Task objective>
Extract the run of lines that starts at the top of the records below and ends at the line with "Отчетность УК", keeping both ends and excluding pictures.

Records for this exercise>
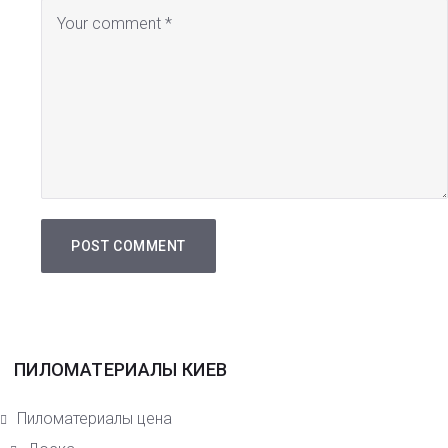
ПИЛОМАТЕРИАЛЫ КИЕВ
Пиломатериалы цена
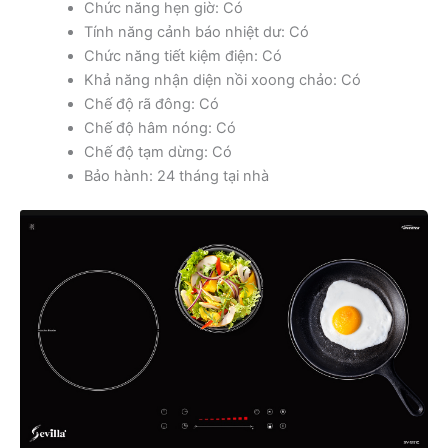
Chức năng hẹn giờ: Có
Tính năng cảnh báo nhiệt dư: Có
Chức năng tiết kiệm điện: Có
Khả năng nhận diện nồi xoong chảo: Có
Chế độ rã đông: Có
Chế độ hâm nóng: Có
Chế độ tạm dừng: Có
Bảo hành: 24 tháng tại nhà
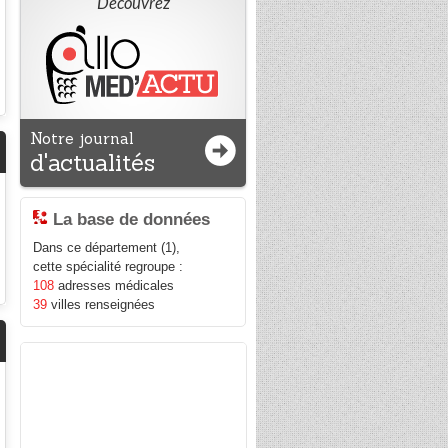
Découvrez
Notre journal
d'actualités
La base de données
Dans ce département (1),
cette spécialité regroupe :
108
adresses médicales
39
villes renseignées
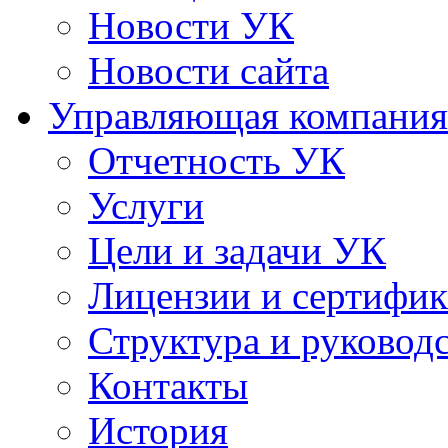
Новости УК
Новости сайта
Управляющая компания
Отчетность УК
Услуги
Цели и задачи УК
Лицензии и сертифи
Структура и руковод
Контакты
История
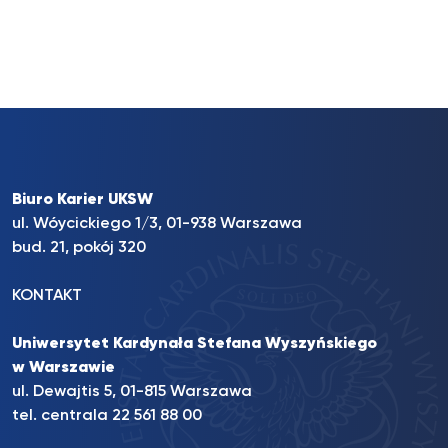
Biuro Karier UKSW
ul. Wóycickiego 1/3, 01-938 Warszawa
bud. 21, pokój 320
KONTAKT
Uniwersytet Kardynała Stefana Wyszyńskiego
w Warszawie
ul. Dewajtis 5, 01-815 Warszawa
tel. centrala 22 561 88 00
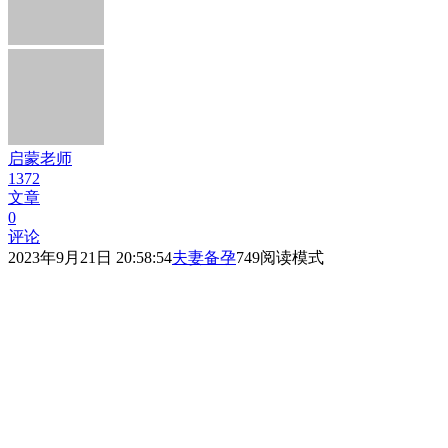
启蒙老师
1372
文章
0
评论
2023年9月21日 20:58:54
夫妻备孕
749
阅读模式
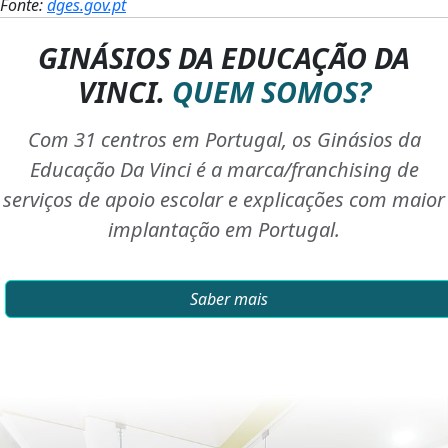
Fonte:
dges.gov.pt
GINÁSIOS DA EDUCAÇÃO DA
VINCI.
QUEM SOMOS?
Com 31 centros em Portugal, os Ginásios da
Educação Da Vinci é a marca/franchising de
serviços de apoio escolar e explicações com maior
implantação em Portugal.
Saber mais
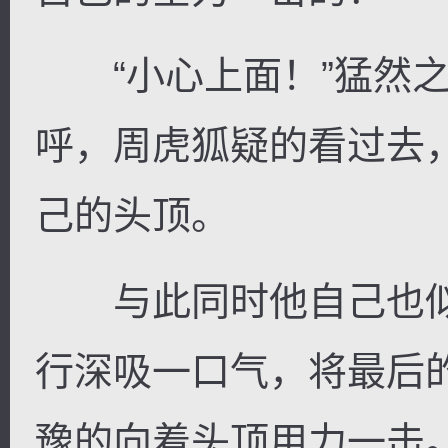
“小心上面！”猛然之
呼，周虎狐疑的看过去
己的头顶。
与此同时他自己也似
行深吸一口气，将最后
豫的向着头顶用力一击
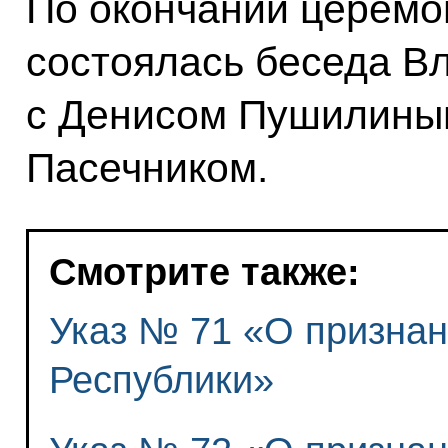
По окончании церемо
состоялась беседа В
с Денисом Пушилины
Пасечником.
Смотрите также:
Указ № 71 «О призна
Республики»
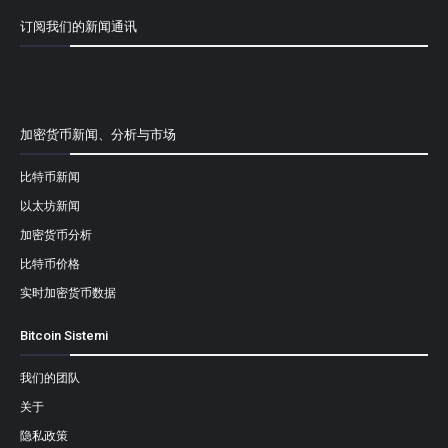
订阅我们的新闻通讯
[mailpoet_form id="1"]
加密货币新闻、分析与市场
比特币新闻
以太坊新闻
加密货币分析
比特币价格
实时加密货币数据
Bitcoin Sistemi
我们的团队
关于
隐私政策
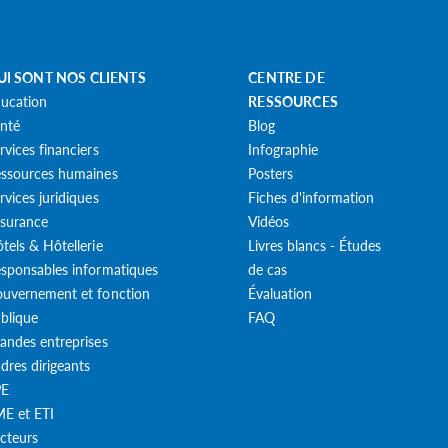
UI SONT NOS CLIENTS
CENTRE DE
ucation
RESSOURCES
nté
Blog
rvices financiers
Infographie
ssources humaines
Posters
rvices juridiques
Fiches d'information
surance
Vidéos
tels & Hôtellerie
Livres blancs - Études
sponsables informatiques
de cas
uvernement et fonction
Évaluation
blique
FAQ
andes entreprises
dres dirigeants
PE
E et ETI
cteurs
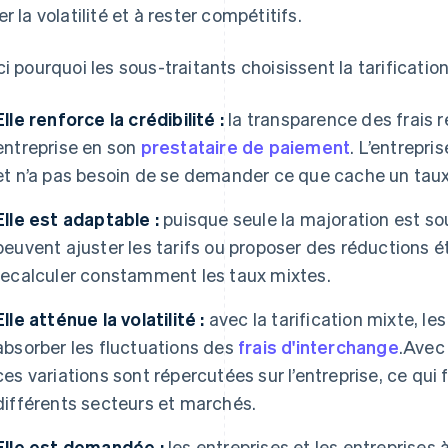
er la volatilité et à rester compétitifs.
ci pourquoi les sous-traitants choisissent la tarificatio
Elle renforce la crédibilité :
la transparence des frais r
entreprise en son
prestataire de paiement
. L’entrepri
et n’a pas besoin de se demander ce que cache un taux
Elle est adaptable :
puisque seule la majoration est sou
peuvent ajuster les tarifs ou proposer des réductions é
recalculer constamment les taux mixtes.
Elle atténue la volatilité :
avec la tarification mixte, l
absorber les fluctuations des
frais d'interchange
.Avec 
ces variations sont répercutées sur l’entreprise, ce qui 
différents secteurs et marchés.
Elle est demandée :
les entreprises et les entreprise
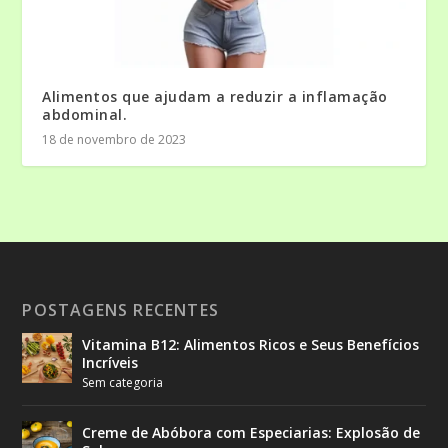
Alimentos que ajudam a reduzir a inflamação
abdominal.
18 de novembro de 2023
POSTAGENS RECENTES
Vitamina B12: Alimentos Ricos e Seus Benefícios
Incríveis
Sem categoria
Creme de Abóbora com Especiarias: Explosão de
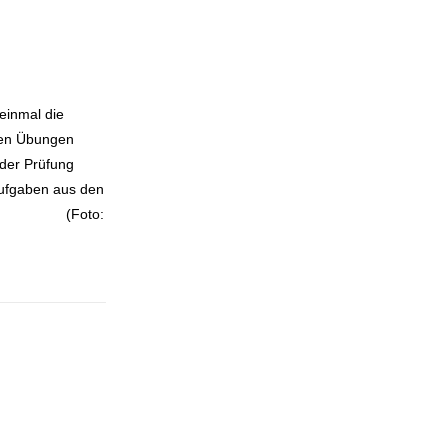
einmal die
iven Übungen
der Prüfung
Aufgaben aus den
. (Foto:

Solved problem>
ПИЛОМАТЕРИАЛЫ КИЕВ
Пиломатериалы цена
Chức năng hẹn giờ: Có
Tính năng cảnh báo nhiệt dư: Có
Chức năng tiết kiệm điện: Có
Khả năng nhận diện nồi xoong chảo: Có
Chế độ rã đông: Có
Chế độ hâm nóng: Có
Chế độ tạm dừng: Có
Bảo hành: 24 tháng tại nhà
Découvrez
Notre journal
d'actualités
La base de données
Dans ce département (1),
cette spécialité regroupe :
108
adresses médicales
39
villes renseignées
Новости УК
Новости сайта
Управляющая компания
Отчетность УК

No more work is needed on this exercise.